Les médecins appellent à l’action alors que les décès par empoisonnement intentionnel au nitrite de sodium augmentent au Canada
Les médecins font partie de ceux qui demandent une réglementation plus stricte du nitrite de sodium, car un nombre croissant de Canadiens meurent après avoir intentionnellement ingéré des quantités dangereuses de l’agent de conservation alimentaire courant sous sa forme pure.
Le nitrite de sodium, à ne pas confondre avec le nitrate de sodium naturel, est un sel de cure synthétique. Il est couramment utilisé pour conserver les viandes, mais peut être mortel lorsqu’il est ingéré à certaines doses. Les médecins légistes disent que les personnes ayant l’intention de s’automutiler l’achètent en ligne en suivant les conseils trouvés dans les forums pro-suicide depuis plusieurs années.
L’Ontario a enregistré au moins 23 décès par empoisonnement au nitrite de sodium en 2019 et 2020, selon une étude publiée en 2021 par des scientifiques du Service de médecine légale de l’Ontario (OFPS).
Le Dr Tyler Hickey, auteur principal de l’étude, a déclaré à actualitescanada.com que « presque tous » ces décès ont été jugés intentionnels.

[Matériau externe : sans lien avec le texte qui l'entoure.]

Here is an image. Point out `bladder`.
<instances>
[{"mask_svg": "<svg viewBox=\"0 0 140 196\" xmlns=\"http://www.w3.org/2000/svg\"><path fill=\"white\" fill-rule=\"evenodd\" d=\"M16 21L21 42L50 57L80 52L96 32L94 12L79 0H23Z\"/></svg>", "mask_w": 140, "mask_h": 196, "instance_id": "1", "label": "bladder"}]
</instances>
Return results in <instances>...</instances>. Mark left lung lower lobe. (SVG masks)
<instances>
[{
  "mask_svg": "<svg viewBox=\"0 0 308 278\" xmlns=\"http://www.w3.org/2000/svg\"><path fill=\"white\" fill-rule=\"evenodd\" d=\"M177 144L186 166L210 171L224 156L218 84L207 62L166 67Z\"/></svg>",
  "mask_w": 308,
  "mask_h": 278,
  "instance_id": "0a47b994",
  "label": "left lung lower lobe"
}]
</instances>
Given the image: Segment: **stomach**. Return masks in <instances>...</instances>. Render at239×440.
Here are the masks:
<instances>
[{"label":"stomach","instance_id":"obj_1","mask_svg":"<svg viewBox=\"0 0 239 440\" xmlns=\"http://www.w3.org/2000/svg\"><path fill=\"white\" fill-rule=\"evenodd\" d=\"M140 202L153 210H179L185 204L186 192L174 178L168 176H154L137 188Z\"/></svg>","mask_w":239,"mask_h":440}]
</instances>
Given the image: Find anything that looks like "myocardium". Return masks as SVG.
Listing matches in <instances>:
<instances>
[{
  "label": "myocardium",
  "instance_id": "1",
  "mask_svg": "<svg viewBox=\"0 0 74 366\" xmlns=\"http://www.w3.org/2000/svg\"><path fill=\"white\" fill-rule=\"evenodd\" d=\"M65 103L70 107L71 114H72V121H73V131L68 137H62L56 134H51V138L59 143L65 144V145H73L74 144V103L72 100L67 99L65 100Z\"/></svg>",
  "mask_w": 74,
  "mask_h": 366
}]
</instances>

Hickey a rencontré son premier décès par empoisonnement au nitrite de sodium en 2019, alors qu’il travaillait comme boursier en médecine légale à Toronto.
« Avant cette époque, je ne suis pas sûr d’avoir été familiarisé avec ces substances utilisées de cette manière », a-t-il déclaré à actualitescanada.com.

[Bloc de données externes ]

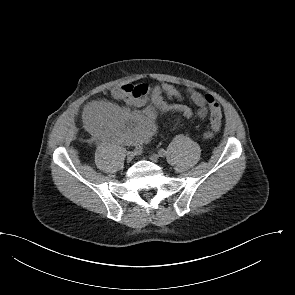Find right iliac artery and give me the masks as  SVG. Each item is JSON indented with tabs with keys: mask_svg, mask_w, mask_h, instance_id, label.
I'll list each match as a JSON object with an SVG mask.
<instances>
[{
	"mask_svg": "<svg viewBox=\"0 0 295 295\" xmlns=\"http://www.w3.org/2000/svg\"><path fill=\"white\" fill-rule=\"evenodd\" d=\"M135 152L136 153H141L142 152V146L141 145H136L135 146Z\"/></svg>",
	"mask_w": 295,
	"mask_h": 295,
	"instance_id": "obj_1",
	"label": "right iliac artery"
}]
</instances>
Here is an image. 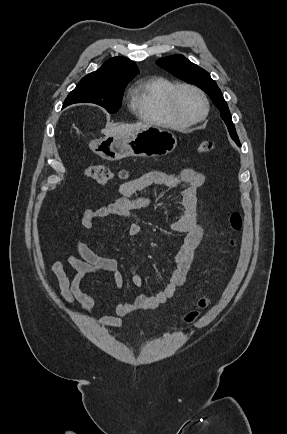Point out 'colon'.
<instances>
[{
	"label": "colon",
	"instance_id": "obj_1",
	"mask_svg": "<svg viewBox=\"0 0 287 434\" xmlns=\"http://www.w3.org/2000/svg\"><path fill=\"white\" fill-rule=\"evenodd\" d=\"M214 144L211 141H203L198 146V152L200 154H209L213 151ZM84 174L86 177L93 179L97 183L104 185L108 182L119 179L124 180L128 176V172L125 169L115 170L107 165L97 164L90 165L84 169ZM230 226L233 231L238 232L242 228V216L239 212H233L229 218ZM231 245H235L236 241L232 239L230 241ZM210 304L208 298H203L198 304V309L191 311L185 317L186 323H193L199 316L202 310L206 309Z\"/></svg>",
	"mask_w": 287,
	"mask_h": 434
}]
</instances>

En tant que médecin légiste, une partie du travail de Hickey consiste à surveiller la façon dont les gens meurent, puis à partager ces informations avec les systèmes de santé publique.
« Remarquant qu’il semblait y avoir une nouvelle et nouvelle façon dont les gens mettaient fin à leurs jours, j’ai lu un peu plus sur le sujet et sur ces premiers cas », a-t-il déclaré, « et c’est grâce à cette lecture que j’en ai appris plus sur ces groupes de soutien.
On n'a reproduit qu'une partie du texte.